Mary Trump says that their father, a New York City real estate mogul, “destroyed” Donald by stunting his “ability to develop and experience the entire spectrum of human emotion… By limiting Donald’s access to his own feelings and rendering many of them unacceptable, Fred perverted his son’s perception of the world and damaged his ability to live in it,” she writes.

However, Fred Sr.’s expectations were more than lofty. “Softness was unthinkable,” Mary says. Whenever Fred Jr. apologised for any errors, his father grew furious. “Fred [Sr.] wanted his oldest son to be a ‘killer.’” While not meant to be interpreted literally, per se, the “killer” attitude that Fred Sr. tried to instill in his sons explains President Trump’s unapologetic and aggressive demeanor.
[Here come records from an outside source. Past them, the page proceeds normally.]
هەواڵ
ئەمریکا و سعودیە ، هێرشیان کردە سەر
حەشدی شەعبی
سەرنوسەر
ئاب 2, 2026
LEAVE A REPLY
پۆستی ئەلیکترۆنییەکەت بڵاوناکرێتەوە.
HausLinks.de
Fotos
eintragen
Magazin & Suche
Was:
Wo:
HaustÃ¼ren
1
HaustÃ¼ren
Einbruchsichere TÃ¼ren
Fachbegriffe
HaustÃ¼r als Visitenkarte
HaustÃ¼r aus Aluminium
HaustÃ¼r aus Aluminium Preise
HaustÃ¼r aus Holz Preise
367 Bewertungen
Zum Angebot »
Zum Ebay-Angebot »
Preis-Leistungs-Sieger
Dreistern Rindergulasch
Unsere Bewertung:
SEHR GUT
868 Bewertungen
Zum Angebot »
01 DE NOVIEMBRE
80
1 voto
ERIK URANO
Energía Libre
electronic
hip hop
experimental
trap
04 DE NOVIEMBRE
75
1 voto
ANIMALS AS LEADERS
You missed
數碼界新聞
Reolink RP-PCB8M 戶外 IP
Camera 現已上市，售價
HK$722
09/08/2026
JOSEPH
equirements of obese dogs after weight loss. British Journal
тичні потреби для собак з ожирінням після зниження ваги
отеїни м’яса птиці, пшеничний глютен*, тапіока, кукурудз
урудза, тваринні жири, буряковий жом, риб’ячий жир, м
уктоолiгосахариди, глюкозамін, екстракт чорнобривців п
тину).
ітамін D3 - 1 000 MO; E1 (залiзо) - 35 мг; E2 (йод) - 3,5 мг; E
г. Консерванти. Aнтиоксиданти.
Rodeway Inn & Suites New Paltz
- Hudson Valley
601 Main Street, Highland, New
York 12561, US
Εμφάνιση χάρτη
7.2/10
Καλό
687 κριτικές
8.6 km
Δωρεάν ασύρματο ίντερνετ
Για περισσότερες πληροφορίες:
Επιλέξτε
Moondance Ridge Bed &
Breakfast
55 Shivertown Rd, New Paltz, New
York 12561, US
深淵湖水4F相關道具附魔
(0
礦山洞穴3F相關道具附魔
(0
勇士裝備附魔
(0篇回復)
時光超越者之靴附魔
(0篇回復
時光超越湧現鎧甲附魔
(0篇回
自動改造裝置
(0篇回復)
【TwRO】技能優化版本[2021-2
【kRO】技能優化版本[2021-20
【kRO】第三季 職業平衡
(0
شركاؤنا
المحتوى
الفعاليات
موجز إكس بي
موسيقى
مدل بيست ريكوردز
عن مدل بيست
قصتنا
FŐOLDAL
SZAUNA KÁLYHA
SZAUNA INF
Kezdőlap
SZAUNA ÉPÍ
When Fred Jr. passed away from illness stemming from his chronic alcoholism in 1981, their father turned to Donald, and “when things turned south in the late 1980s, Fred [Sr.] could no longer separate himself from his son’s brutal ineptitude; the father had no choice but to stay invested,” Mary writes.

According to M. Trump, who has a degree in psychology, Fred Sr.’s cutthroat parenting cultivated Donald’s narcissism. “This is far beyond garden-variety narcissism,” she says. “Donald is not simply weak, his ego is a fragile thing that must be bolstered every moment because he knows deep down that he is nothing of what he claims to be.”

In short, Mary Trump persuasively argues that President Donald Trump is a product of his childhood trauma—and that the effects of that trauma have permeated throughout the country during his presidency. 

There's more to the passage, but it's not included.